Today, Pazoo, Inc. (PZOO) filed another preliminary proxy in advance of a dramatic boost to its authorized shares. The company is raising its common share authorization by almost 2 billion to 2.95 billion from 0.98 billion. It is also increasing its preferred stock authorization from 20mm to 50mm. Investors should be aware that some of these securities are convertible.

The dilution so far in 2015 has been extraordinary, as the company had 193mm shares at year-end, up from 101mm at the end of 2013, but now reports over 660mm as of 6/22. Part of the reason for the boost in the authorized shares is to cover shares reserved for potential issuance to holders of convertible notes. The preliminary proxy lists seven different entities that have loaned the company $799K, requiring a reserve of over 600mm shares. These loans are all due in less than a year and cost 8-12% in interest costs.

In addition to extensive liquidity challenges that could lead to further share issuance if the company doesn't generate enough cash to pay its debt, the float faces a bigger near-term challenge. Since its inception as a public company, PZOO has been relying upon financing provided by James Farinella of Integrated Capital Partners, Inc. (ICPI). Farinella provides money to the company in exchange for convertible preferred stock (Series A). At the end of the first quarter, the company had 1.478526mm shares outstanding, up from 1.203526mm at year-end. The terms of conversion are 100 shares to 1, so this represented a potential addition of almost 148mm common shares.

The company reported $435K of conversions (into 43.5mm shares) after the end of the quarter. It also issued another 1.4375mm Preferred A for just $225K. THIS IS A RED FLAG, as the price is just $0.00157 per share on a converted basis.
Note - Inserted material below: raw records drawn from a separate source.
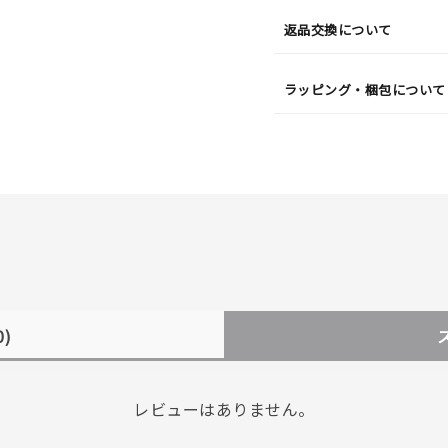
返品交換について
ラッピング・梱包について
0)
レビューはありません。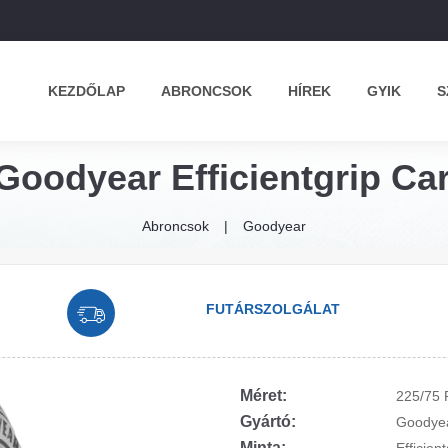
KEZDŐLAP
ABRONCSOK
HÍREK
GYIK
S
Goodyear Efficientgrip Ca
Abroncsok
Goodyear
FUTÁRSZOLGÁLAT
Méret:
225/75 
Gyártó:
Goodye
Minta: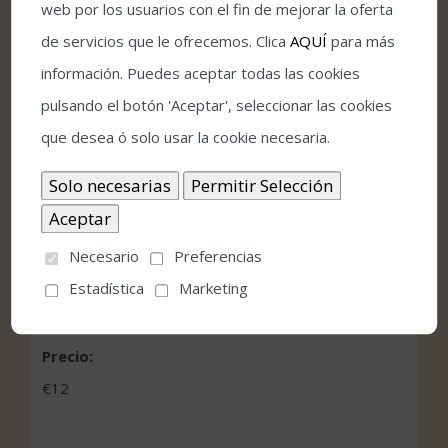
web por los usuarios con el fin de mejorar la oferta
de servicios que le ofrecemos. Clica
AQUÍ
para más
Condiciones de venta y acceso
información. Puedes aceptar todas las cookies
pulsando el botón 'Aceptar', seleccionar las cookies
Detalles
que desea ó solo usar la cookie necesaria.
Fecha:
julio 14, 2021
Necesario
Preferencias
Hora:
Estadística
Marketing
20:30
Precio:
€12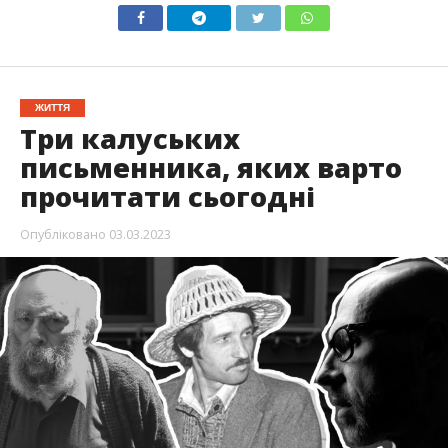
ЖИТТЯ
Три калуських
письменника, яких варто
прочитати сьогодні
Опубліковано
03.03.2023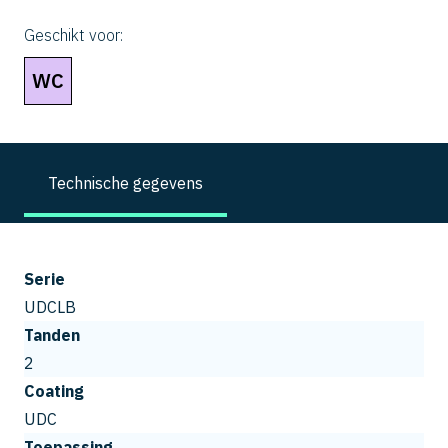
Geschikt voor:
WC
Technische gegevens
Serie
UDCLB
Tanden
2
Coating
UDC
Toepassing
The company has progressively lowered the price to Farinella, from $0.0100 (last year), to $0.0040, to $0.0020 (both in February) and now just $0.0016. In other words, Farinella can make a return of 100% if he converts and sells at $0.0032, a 47% discount to the current price. The all-time low in early March was exactly twice Farinella's new conversion price of $0.0020.

The chart reflects the tremendous dilution in 2015 that has pressured the stock:

Earlier this month, the stock traded at an all-time high volume following the release of three different press releases and two interviews in the course of a 24-hour period. PZOO remains one of the most promotional companies on the OTC (see www.stockpromoters.com for more details). Unfortunately for the company, investors are no longer reacting positively to these promotions.

One final concern that hasn't been addressed publicly is the set of incentives provided to CEO David Cunic. In 2014 he earned a salary and bonus of just $27,250. His entire equity exposure is limited to just 15mm shares (currently valued at $90K). Cunic works hard, but why?

PZOO has several potential near-term drivers, most of which have seen delays. The company is still finalizing the purchase of the Colorado Steep Hill Labs, is awaiting on the opening of the Nevada market and is in site selection for its Oregon facility. The company is likely to face severe pressure financially absent revenue and cash flow generation, as it will be forced again to let its multiple convertible note holders convert over the next year should it not be able to pay off the principal. The recent issuance of effectively 22% of its current shares outstanding at just $0.00157 (through the convertible preferred) is a red flag and a likely harbinger of a drop to a new low.